Open Demon-JieHao opened 5 years ago
Hi, I ran a grid search over hyperparameters. Number of layers {2, 3, 4}, dropout {0.2, 0.3, 0.5}, learning rate {0.00001, 0.0001, 0.001}, # hidden units {138, 256, 512} and #heads {2, 4}. The details are in our paper http://aclweb.org/anthology/D18-1503 under hyperparameters. Unfortunately I don't remember the best configuration on top of my head.
Hi, my result of Fan model on logical infer task is quite low as well under grid search over hyper-parameters. What are the epochs, batch_size and param_init in your setting? Thank you very much.
One of my results are here.
Hi there, the hyperparameters are provided in our paper. Parameters are initialized uniformly in (0, 0,1). The batch size is set to 64 (I think). All the models are trained for maximum 50 epochs.

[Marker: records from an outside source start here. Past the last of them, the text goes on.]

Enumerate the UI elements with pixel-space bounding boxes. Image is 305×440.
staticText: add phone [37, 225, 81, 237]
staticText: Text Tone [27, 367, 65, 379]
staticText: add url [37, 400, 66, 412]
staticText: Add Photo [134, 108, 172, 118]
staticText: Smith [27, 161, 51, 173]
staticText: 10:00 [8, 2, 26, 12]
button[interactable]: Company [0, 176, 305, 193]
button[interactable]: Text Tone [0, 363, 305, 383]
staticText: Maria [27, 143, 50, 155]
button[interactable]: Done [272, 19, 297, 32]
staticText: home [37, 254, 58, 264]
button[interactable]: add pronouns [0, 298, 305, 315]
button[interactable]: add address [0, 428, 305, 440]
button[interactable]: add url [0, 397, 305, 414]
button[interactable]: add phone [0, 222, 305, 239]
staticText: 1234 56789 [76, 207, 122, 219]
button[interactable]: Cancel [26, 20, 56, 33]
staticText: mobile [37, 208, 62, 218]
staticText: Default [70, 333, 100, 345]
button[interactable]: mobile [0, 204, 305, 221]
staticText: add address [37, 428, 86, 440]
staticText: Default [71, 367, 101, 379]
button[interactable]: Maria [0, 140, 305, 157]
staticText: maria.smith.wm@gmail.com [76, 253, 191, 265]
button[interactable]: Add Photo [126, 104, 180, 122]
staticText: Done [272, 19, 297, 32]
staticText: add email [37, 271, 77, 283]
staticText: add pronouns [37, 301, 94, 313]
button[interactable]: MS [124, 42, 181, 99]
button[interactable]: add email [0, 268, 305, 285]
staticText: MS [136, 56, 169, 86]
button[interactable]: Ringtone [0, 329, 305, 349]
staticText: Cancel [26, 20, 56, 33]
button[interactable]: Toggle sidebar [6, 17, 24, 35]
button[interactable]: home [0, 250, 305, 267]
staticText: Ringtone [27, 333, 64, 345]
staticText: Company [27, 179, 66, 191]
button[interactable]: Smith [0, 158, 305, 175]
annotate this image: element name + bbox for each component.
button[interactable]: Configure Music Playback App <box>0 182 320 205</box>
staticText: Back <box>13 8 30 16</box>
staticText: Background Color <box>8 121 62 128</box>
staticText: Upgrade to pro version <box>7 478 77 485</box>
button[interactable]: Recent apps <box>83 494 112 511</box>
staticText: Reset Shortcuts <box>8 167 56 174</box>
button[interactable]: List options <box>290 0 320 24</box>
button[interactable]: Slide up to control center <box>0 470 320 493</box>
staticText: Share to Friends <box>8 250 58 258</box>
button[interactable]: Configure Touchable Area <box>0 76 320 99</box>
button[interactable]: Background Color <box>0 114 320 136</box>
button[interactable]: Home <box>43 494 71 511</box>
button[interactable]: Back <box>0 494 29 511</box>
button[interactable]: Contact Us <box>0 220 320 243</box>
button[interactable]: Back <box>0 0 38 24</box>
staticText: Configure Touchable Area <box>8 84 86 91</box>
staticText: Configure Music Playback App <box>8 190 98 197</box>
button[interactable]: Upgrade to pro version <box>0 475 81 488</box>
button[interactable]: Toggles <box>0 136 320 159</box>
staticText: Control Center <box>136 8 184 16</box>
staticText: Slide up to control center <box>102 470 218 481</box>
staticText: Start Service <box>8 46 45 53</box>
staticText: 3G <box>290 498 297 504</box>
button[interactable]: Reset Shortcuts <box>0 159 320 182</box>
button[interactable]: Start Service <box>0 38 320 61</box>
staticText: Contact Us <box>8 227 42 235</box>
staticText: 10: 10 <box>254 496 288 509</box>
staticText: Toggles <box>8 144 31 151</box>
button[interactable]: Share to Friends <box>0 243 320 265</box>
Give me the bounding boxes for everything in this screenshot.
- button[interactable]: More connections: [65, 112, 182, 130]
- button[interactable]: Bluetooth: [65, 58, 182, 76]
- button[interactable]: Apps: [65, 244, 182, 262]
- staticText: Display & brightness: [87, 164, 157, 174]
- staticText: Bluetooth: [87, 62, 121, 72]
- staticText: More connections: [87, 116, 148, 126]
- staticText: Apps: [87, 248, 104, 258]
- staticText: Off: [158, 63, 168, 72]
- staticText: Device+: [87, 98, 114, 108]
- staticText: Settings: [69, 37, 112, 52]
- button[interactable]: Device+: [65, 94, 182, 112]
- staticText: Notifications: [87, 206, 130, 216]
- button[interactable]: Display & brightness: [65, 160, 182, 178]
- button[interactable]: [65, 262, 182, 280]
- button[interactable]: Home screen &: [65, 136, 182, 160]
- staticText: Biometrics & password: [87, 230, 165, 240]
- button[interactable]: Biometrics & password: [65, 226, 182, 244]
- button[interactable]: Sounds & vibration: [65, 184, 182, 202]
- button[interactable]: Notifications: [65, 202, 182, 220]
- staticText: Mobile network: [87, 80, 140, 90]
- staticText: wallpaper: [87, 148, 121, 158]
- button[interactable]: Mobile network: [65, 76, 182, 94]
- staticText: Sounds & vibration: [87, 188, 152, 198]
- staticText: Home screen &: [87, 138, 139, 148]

The results of FAN models are usually unstable and very sensitive to hyperparameters unless some heuristic learning rate decay method is used.
Also, which PyTorch version are you using? There might be a bug if you use PyTorch 1.0.
Hello, thanks! I am using PyTorch 0.4.1. There's a bug in the "add_timing_signal" function. log_inv_inc should be converted to float.
By the way, are you using Skorch to conduct the grid search in Pytorch? I don't know how to do grid search in a right way in PyTorch.
Hi, I am trying to reproduce the Fan model result on logical inference. But the results seems far away from the original results in the paper. What are the hyperparameters of the Fan model in this task? Thanks!